Workshops & seminars

"Nanoscopic Lipid Organization in Model and Bacterial Membranes"
Dr. John Katsaras (ORNL)

DATE & TIME
Friday, September 16, 2016
SPEAKER(S)

Dr. John Katsaras

COST

This event is free

Website

CONTACT

Rafik Naccache

WHERE

Hingston Hall, wing HC
7141 Sherbrooke W.
Room HC-157

WHEEL CHAIR ACCESSIBLE

No

Biomembranes are the active boundary between cells and their surroundings. They are sophisticated and dynamic machines that perform a diverse array of functions, including selective transport, localization, communication and recognition, to name a few. It is also widely accepted that the plasma membrane is laterally heterogeneous containing nanoscopic regions enriched in certain types of lipids, which have different physical properties from the surrounding lipids [1]. These functional domains, commonly referred to as rafts, have been implicated in a wide range of cellular functions, including signal transduction, drug uptake, and interactions with pathogens. In recent years, we have used small angle neutron scattering to study nanoscopic lipid domains in model membrane systems [2-4], and more recently in the Gram-positive bacterium Bacillus subtilis. Data from these studies will be presented, including evidence for the existence of lipid nanodomains in a living prokaryote system, implying that lipid organization is a feature that has likely evolved over time, eventually becoming an integral property of biological membranes.

1.     Simons, K. et al. Nature 387, 569 (1997).
2.     Heberle, F. A. et al. J. Am. Chem. Soc. 135, 6853 (2013).
3.     Heberle, F. A. et al. J. Am. Chem. Soc. 135, 14932 (2013).
4.     Nickels, J. D. et al. J. Am. Chem. Soc. 137, 15772 (2015).
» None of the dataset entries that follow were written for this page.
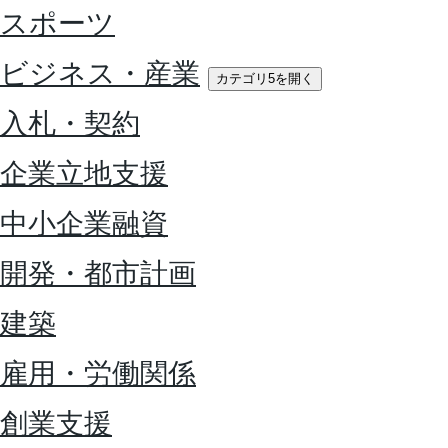
スポーツ
ビジネス・産業
カテゴリ5を開く
入札・契約
企業立地支援
中小企業融資
開発・都市計画
建築
雇用・労働関係
創業支援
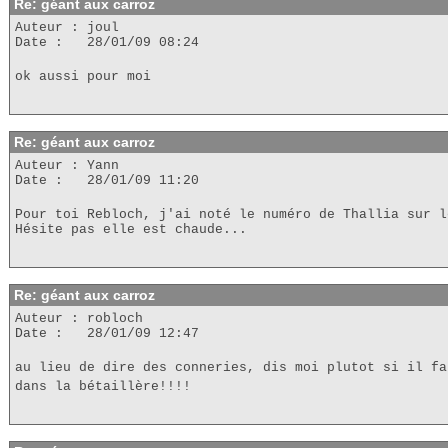
Re: géant aux carroz
Auteur : joul
Date : 28/01/09 08:24
ok aussi pour moi
Re: géant aux carroz
Auteur : Yann
Date : 28/01/09 11:20
Pour toi Rebloch, j'ai noté le numéro de Thallia sur l
Hésite pas elle est chaude...
Re: géant aux carroz
Auteur : robloch
Date : 28/01/09 12:47
au lieu de dire des conneries, dis moi plutot si il fa
dans la bétaillère!!!!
John Katsaras received his undergraduate degrees (BA, BSc) from Concordia University (Montreal, QC) and graduate degrees (MSc, PhD) from the University of Guelph. Currently he is senior scientist and Distinguished R&D Staff at Oak Ridge National Laboratory (ORNL). Prior to joining ORNL, John was Principal Research Officer at the National Research Council of Canada. He is internationally recognized for scientific contributions to the field of membrane biophysics, and for the development and applications of neutron and x-ray scattering techniques to biologically relevant systems.